Try it: Tally every line of the material where "Language" occurs, then write the total by itself.

Provided entries:
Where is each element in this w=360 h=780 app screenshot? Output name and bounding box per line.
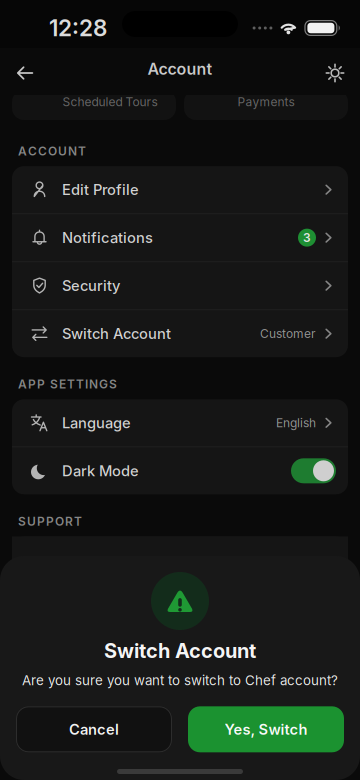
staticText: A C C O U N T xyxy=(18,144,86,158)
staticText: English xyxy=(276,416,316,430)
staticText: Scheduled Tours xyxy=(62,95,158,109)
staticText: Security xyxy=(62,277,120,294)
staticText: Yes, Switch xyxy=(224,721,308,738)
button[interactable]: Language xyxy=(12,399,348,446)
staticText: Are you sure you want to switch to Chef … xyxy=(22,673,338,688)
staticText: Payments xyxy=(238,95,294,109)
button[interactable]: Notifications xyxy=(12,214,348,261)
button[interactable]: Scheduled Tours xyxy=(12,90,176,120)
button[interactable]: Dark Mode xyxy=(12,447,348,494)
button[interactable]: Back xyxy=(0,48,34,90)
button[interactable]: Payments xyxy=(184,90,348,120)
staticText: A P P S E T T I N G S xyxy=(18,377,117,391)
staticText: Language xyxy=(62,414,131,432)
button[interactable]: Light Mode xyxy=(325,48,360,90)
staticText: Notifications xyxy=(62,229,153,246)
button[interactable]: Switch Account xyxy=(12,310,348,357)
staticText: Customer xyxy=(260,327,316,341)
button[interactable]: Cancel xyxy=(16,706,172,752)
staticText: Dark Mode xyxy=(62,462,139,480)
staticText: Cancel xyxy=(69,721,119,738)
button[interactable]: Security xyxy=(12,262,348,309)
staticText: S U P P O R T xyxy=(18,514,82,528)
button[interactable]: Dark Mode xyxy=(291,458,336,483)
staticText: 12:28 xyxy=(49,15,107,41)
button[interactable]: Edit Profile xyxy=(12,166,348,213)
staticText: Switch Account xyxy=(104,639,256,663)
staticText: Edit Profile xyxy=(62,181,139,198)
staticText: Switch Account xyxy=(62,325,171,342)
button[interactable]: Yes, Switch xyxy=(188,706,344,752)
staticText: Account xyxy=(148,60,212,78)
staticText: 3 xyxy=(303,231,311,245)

---

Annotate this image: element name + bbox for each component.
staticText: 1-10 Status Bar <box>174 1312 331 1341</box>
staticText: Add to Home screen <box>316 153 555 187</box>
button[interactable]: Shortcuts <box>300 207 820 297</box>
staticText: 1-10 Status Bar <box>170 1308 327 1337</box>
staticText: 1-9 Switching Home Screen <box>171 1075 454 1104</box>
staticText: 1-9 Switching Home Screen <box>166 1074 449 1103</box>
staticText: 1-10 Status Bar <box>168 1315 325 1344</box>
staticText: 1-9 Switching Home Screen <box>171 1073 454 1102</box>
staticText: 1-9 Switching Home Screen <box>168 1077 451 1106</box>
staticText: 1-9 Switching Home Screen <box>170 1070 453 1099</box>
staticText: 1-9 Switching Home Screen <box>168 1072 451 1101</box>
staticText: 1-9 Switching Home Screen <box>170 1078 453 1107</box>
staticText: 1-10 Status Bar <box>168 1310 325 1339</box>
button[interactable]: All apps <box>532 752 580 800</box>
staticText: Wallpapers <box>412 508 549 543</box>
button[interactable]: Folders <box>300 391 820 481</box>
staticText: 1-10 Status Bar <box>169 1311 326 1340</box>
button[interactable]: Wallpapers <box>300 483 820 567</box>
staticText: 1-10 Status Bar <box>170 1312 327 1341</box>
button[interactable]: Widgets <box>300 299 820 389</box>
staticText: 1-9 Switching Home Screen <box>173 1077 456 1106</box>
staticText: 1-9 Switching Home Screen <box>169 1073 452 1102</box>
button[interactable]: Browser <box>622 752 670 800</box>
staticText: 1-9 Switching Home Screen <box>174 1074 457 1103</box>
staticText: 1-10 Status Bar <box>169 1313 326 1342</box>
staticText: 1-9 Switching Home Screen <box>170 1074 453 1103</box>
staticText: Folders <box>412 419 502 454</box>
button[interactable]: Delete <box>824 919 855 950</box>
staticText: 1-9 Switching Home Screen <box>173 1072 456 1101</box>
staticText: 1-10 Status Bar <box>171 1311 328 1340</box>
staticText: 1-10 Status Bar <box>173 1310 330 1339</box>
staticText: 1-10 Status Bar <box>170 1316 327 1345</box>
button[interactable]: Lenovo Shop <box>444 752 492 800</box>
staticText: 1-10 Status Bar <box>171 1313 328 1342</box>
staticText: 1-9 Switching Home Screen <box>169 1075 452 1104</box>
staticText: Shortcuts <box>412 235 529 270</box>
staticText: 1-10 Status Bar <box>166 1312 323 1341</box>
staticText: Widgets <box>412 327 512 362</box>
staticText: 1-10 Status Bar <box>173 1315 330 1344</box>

Exercise answer: 2